→ WHAT THE TASK REQUIRES: Starting at the line that has "You are a GUI" and stopping after the line that has "Login by email address (465, 136)", reproduce the listing below exactly; omit everything else.

→ EXTRACTED MATERIAL:
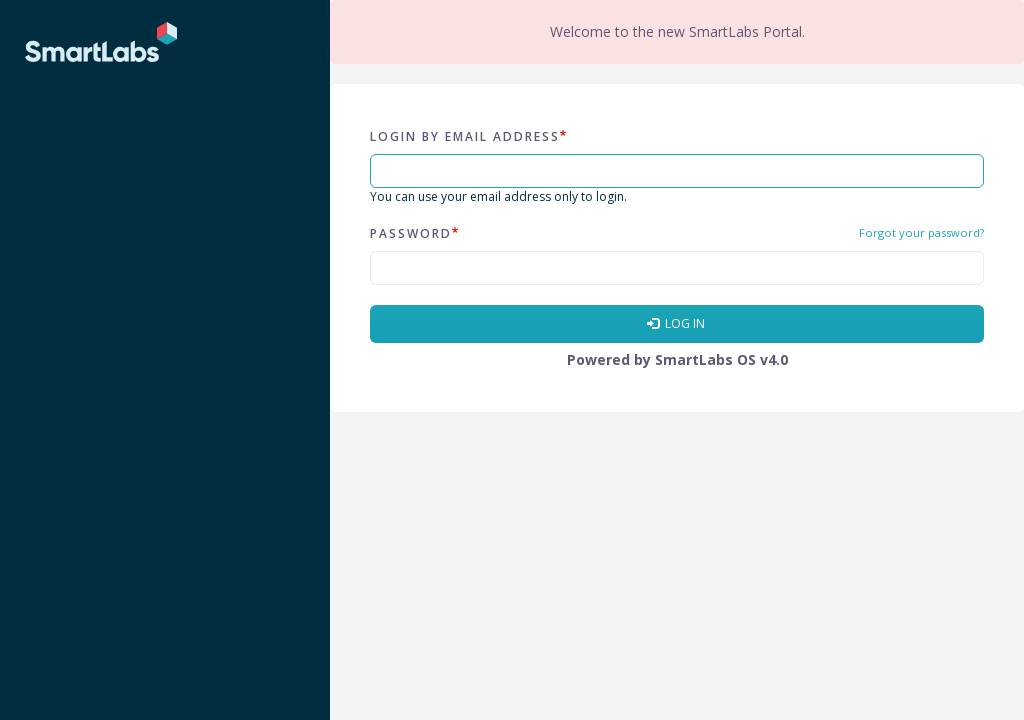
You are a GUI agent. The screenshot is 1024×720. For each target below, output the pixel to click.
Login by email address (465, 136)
---
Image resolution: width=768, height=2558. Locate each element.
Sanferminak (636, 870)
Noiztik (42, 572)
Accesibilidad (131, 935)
...
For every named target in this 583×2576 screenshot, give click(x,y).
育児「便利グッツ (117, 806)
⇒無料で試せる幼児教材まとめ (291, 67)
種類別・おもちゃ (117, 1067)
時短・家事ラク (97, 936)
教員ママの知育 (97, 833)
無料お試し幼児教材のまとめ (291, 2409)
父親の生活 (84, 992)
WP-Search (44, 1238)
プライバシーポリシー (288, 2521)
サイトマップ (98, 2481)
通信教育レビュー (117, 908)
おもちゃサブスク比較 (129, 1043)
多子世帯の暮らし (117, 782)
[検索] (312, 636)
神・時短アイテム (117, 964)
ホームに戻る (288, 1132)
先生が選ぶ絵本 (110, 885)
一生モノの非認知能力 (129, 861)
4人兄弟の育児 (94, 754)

→ RESPONSE BOX:
You are a GUI agent. The screenshot is 1024×720. For each target below, output the pixel to click.
Login by email address (465, 136)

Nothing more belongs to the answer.